Anderson isn't entirely convincing. Lawrence's disgust at Allied perfidy is evident throughout his writings; it's hard to credit authors like Suleiman Mousa and Phillip Knightley who strenuously argue him a heartless imperialist. But extreme suppositions that Lawrence engendered Feisal's negotiations with the Turks build on decidedly slender foundations. Anderson isn't wrong to that Lawrence's efforts during the Arab Revolt, and later at Versailles, left him drained and ashamed. Yet later, Lawrence felt his efforts at 1922's Cairo Conference squared his loyalty to Britain and the Arabs adequately.

Nor does Anderson particularly shine elsewhere. His accounts of Lawrence's military actions read fairly, but without particular insight or originality. He's less interested in Lawrence's tactics than his growing "hatred for the enemy" which culminates in Tafas (416). He dismisses Seven Pillars of Wisdom as a "fabulously uneven book" (504). Lawrence's later life, in Anderson's view, is "decidedly prosaic" (504) and hence largely ignored. The Lawrence lauded for his "genius for friendship," able to charm both aristocrats and army privates, appears nowhere in these pages. Any hints of insouciant humor drown beneath waves of bitterness.

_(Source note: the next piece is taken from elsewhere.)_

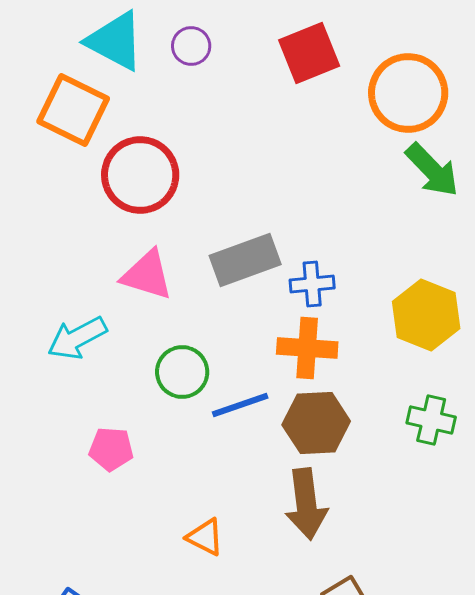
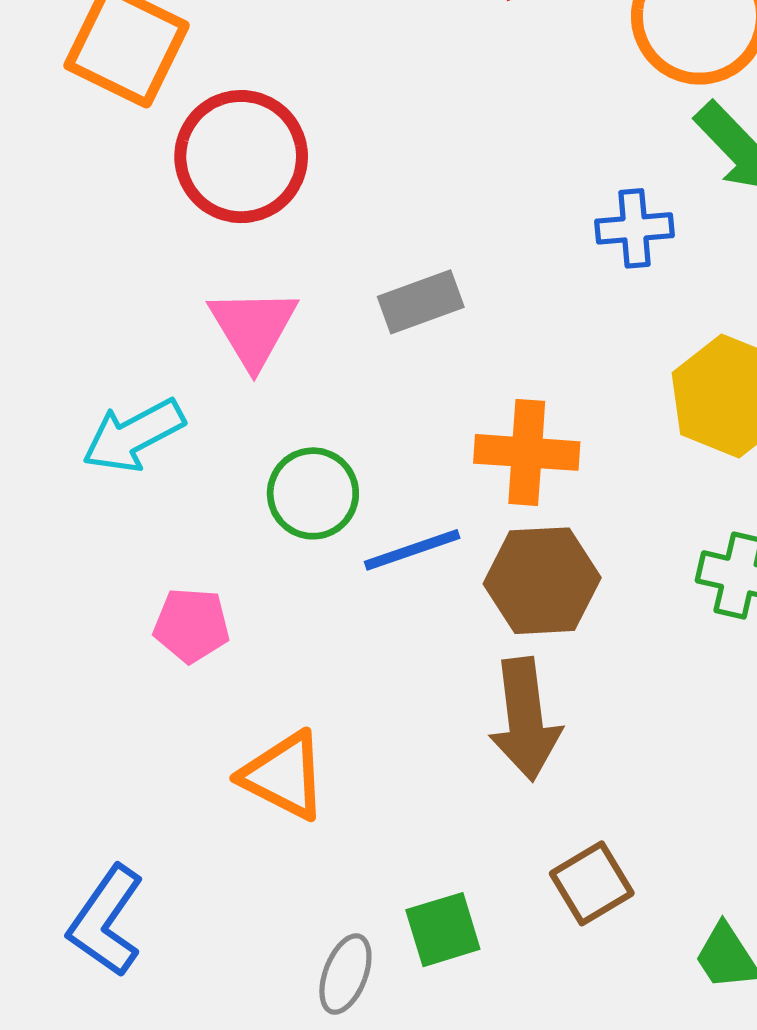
gray rectangle: (245, 260) -> (421, 302), size x0.7
pink triangle: (147, 275) -> (253, 328), turned 42
blue cross: (312, 284) -> (634, 228), moved
orange triangle: (205, 537) -> (284, 776), moved, size x1.4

Anderson sniffs at "arcane squabbles between those seeking to tarnish his reputation and those seeking to defend it" (3), yet can't help examining a few himself. He confirms Barr's assertion that the northern ride during the Aqaba expedition is beyond dispute (322). He reasonably questions Lawrence's account of Deraa but concludes that "something happened in Deraa" (401). His "something" is a recapitulation of Richard Aldington's theory that Lawrence willingly submitted to the Bey's advances (402).


One shouldn't begrudge Scott Anderson for a well-written book. History buffs can learn a good deal, and even jaded Lawrence snobs may find it an engaging read. It's just a shame that Anderson offers little substantive insight into his central figure.

Wednesday, August 21, 2013

Checking in

It's been over four months since my last post. Groggy's recently moved and started a new job, so not a lot of time for Lawrence research.

One obvious point of interest: the recent release of Scott Anderson's Lawrence in Arabia: War, Deceit, Imperial Folly and the Making of the Modern Middle East. The reviews are positively hyperbolic, yet little I've culled from more detailed pieces (cf. here) suggests there's anything not covered by myriad other Lawrence books, or broader studies like David Fromkin's A Peace to End All Peace. The only new wrinkle seems to be profiling Lawrence alongside contemporaries like Aaronsohn (already juxtaposed with TEL by Ronald Florence), Curt Prufer and William Yale.


Does this mean I won't read Anderson's book? Of course not. I'm always excited to read a new Lawrence tome, and will jump on this as soon as time and money allow. I'm just amused that the same old claims get trotted out by every biography coming down the pike.